Going to see your gran? Glasgow Council thinks you should pay

Glasgow Council has hit on a new wheeze to fight congestion: it wants to charge people to park everywhere. That means employers would charge their employees, leisure centres would charge their members and out-of-town shopping centres would charge their customers. And it also means that people would pay to park on residential streets they didn’t live in, such as those of their relatives.

If you’re thinking “hang on, surely out of town shopping centres are outwith Glasgow Council’s remit?” you’d be right. If you’re also thinking “okay then, if they bring this in in Glasgow surely it’ll mean everything moves out of Glasgow?” you’d be right too. Which is why the council is lobbying the executive to introduce legislation that will apply nationwide. They haven’t said this, but I imagine that’s because otherwise Glasgow will end up like Paisley, a once-thriving town whose excellent councillors decided to make Paisley as anti-car as possible at the same time as the nearby, out of town Braehead retail park opened. The result? Paisley’s a ghost town.

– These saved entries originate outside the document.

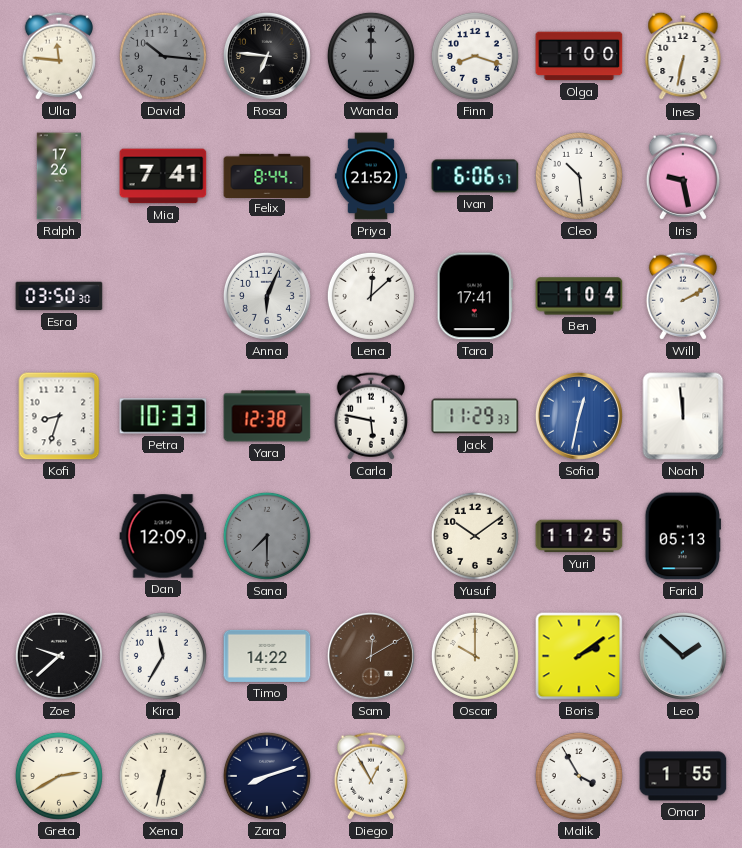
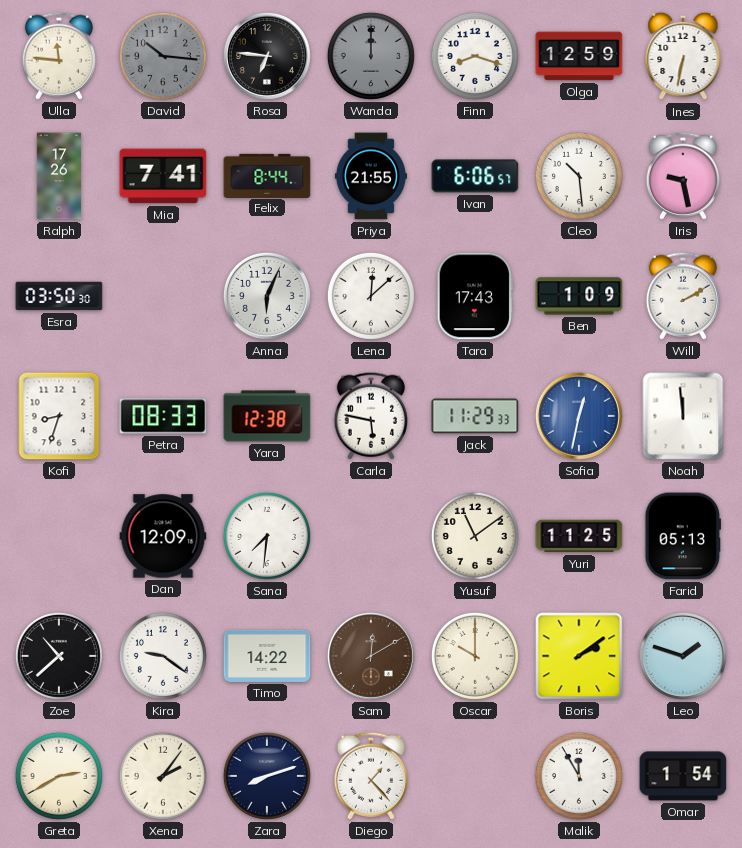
Olga: 1:00 -> 12:59
Priya: 21:52 -> 21:55
Tara: 17:41 -> 17:43
Ben: 1:04 -> 1:09
Petra: 10:33 -> 08:33
Sana: 7:30 -> 7:31
Sana dial: grey -> white
Yusuf: 10:09 -> 11:09
Zoe: 9:38 -> 10:38
Kira: 11:35 -> 9:21
Leo: 1:52 -> 1:48
Xena: 6:32 -> 2:06
Diego: 12:55 -> 1:23
Malik: 3:55 -> 11:55
Omar: 1:55 -> 1:54
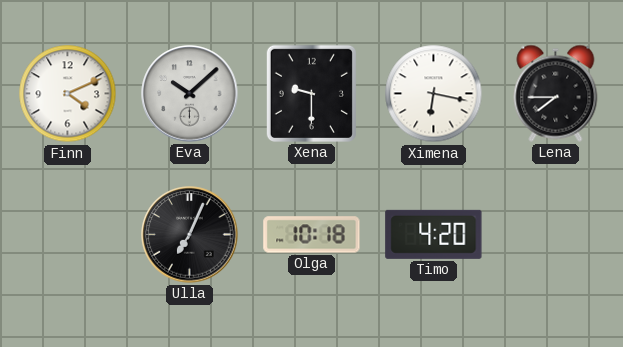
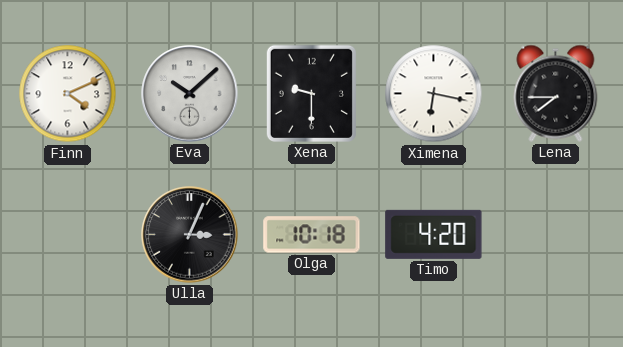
Ulla: 7:04 -> 3:04
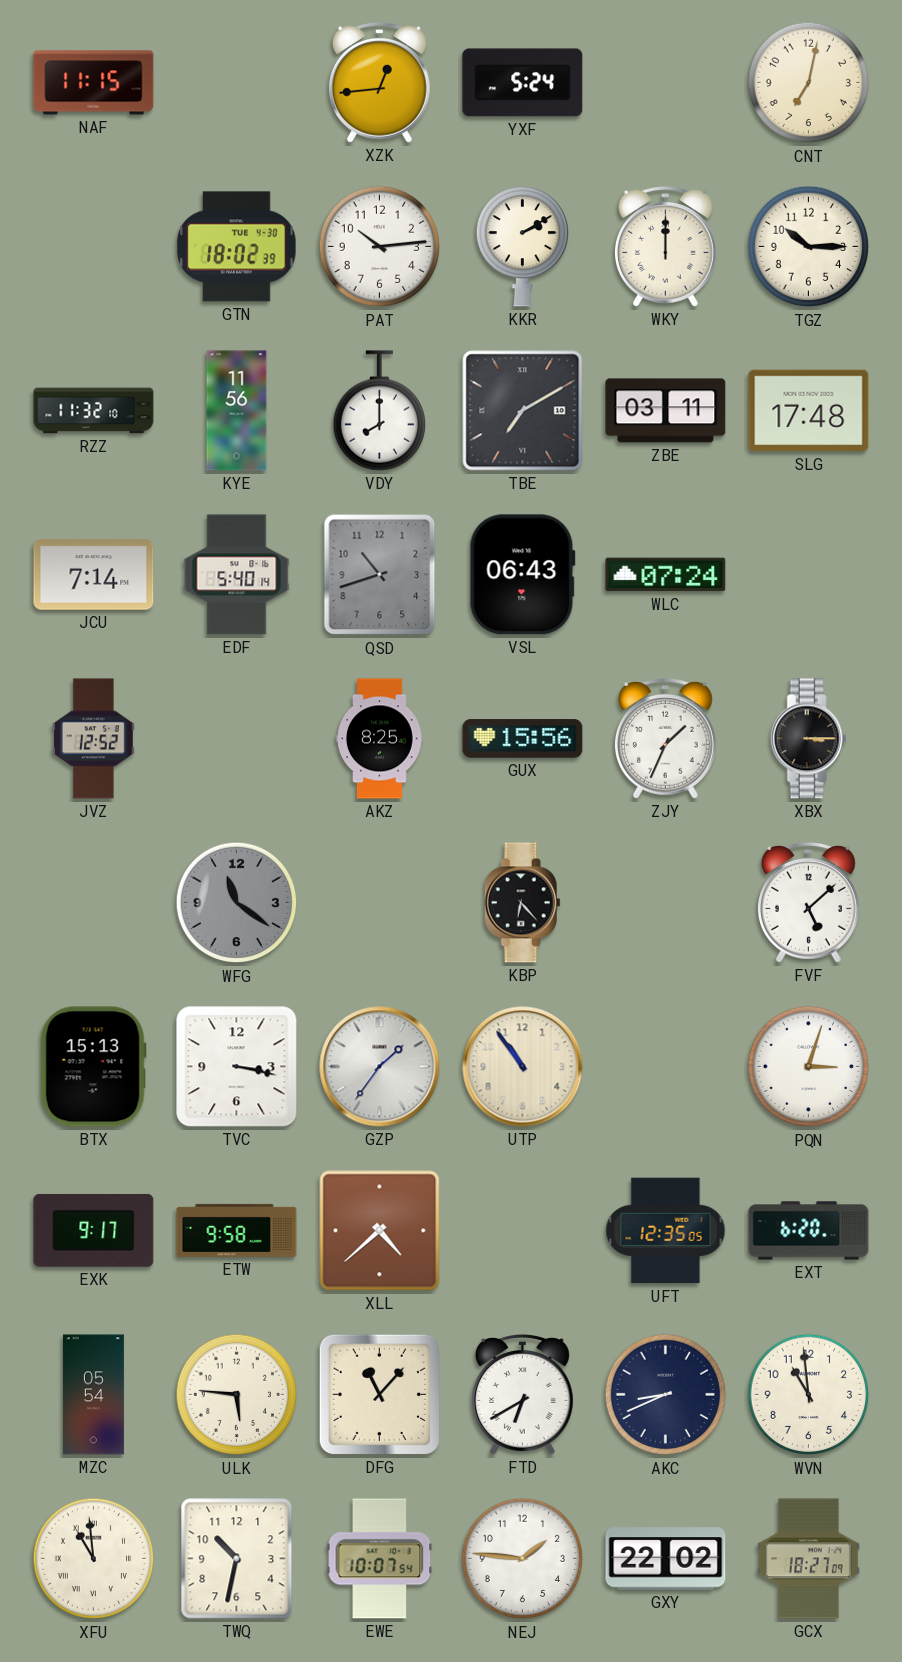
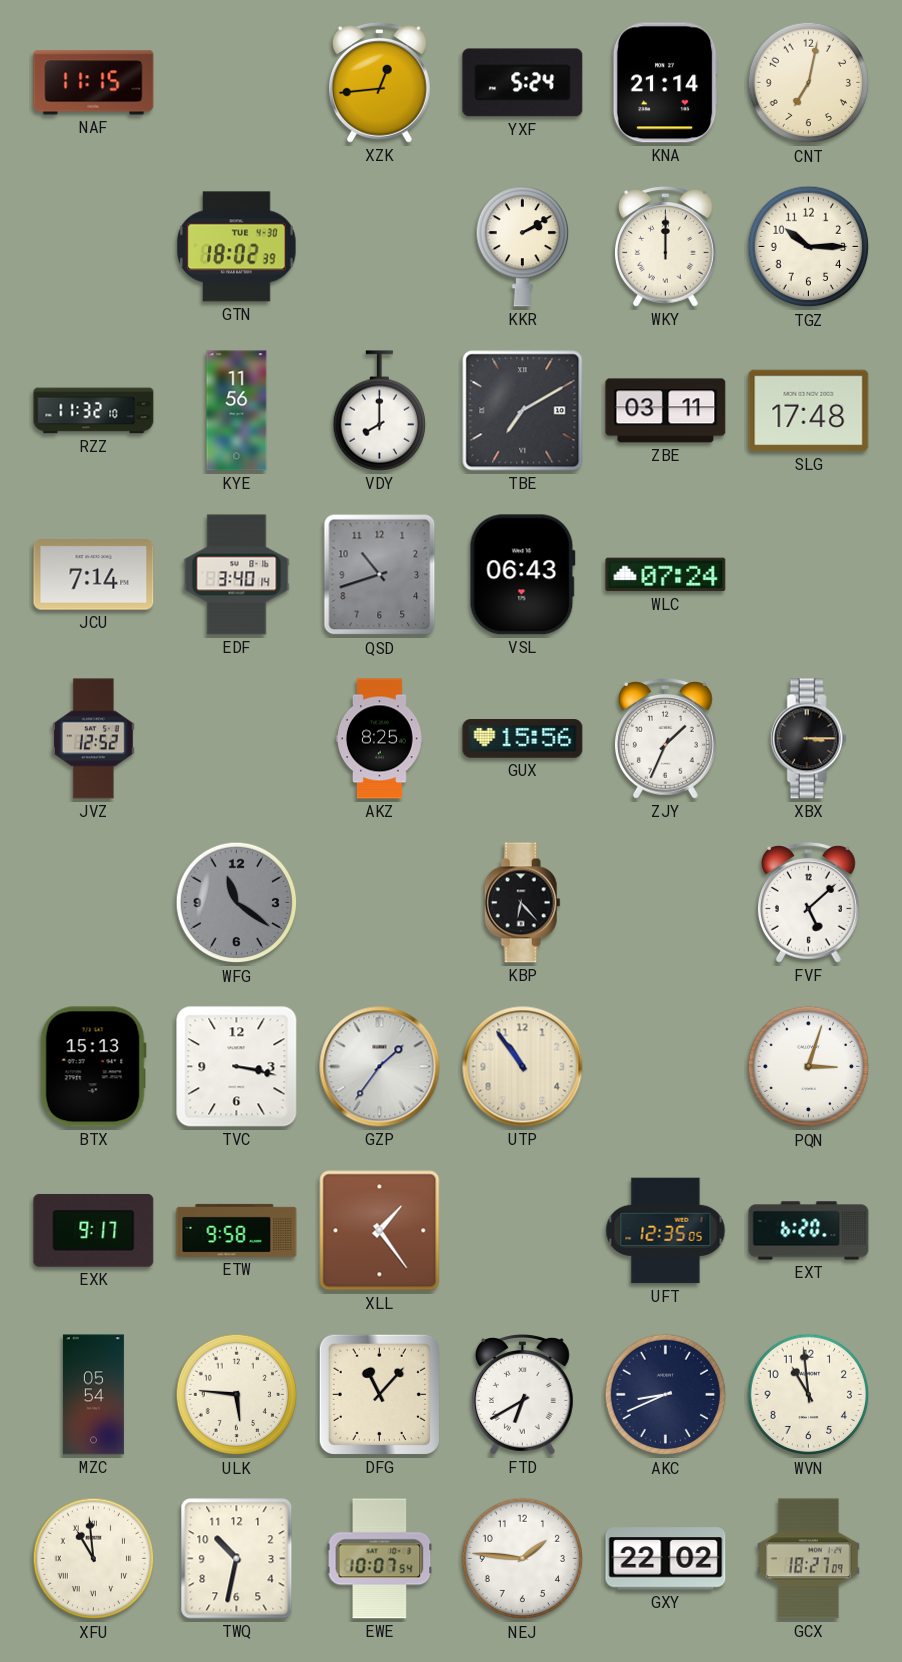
KNA: none -> 21:14
PAT: 10:14 -> none
EDF: 5:40 -> 3:40
XLL: 4:38 -> 1:24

The vision is simple: councils will have responsibility not just for roadside parking, but for all parking, everywhere. By levying parking fees not just on roadside parking but on residential streets too, they’ll persuade everyone to take public transport and save the planet.

Only a cynic would point out that public transport outside the city centre (and inside it too, if you include the Subway’s wartime opening hours or have ever used the bus to travel home after a night out) is shite, and that any parking charges will have a disproportionate effect on the people who can least afford them.

As one commenter on The Herald newspaper site puts it:

Come on [councillor] Purcell, get the poor off the road. I purchased a large 4×4 which I sometimes find difficult to park in the city centre due to all the working class in their Clios and such like.

The roads should be reserved for the wealthy and councillors only. This measure is a good step in keeping the poor in their place and it should be applauded.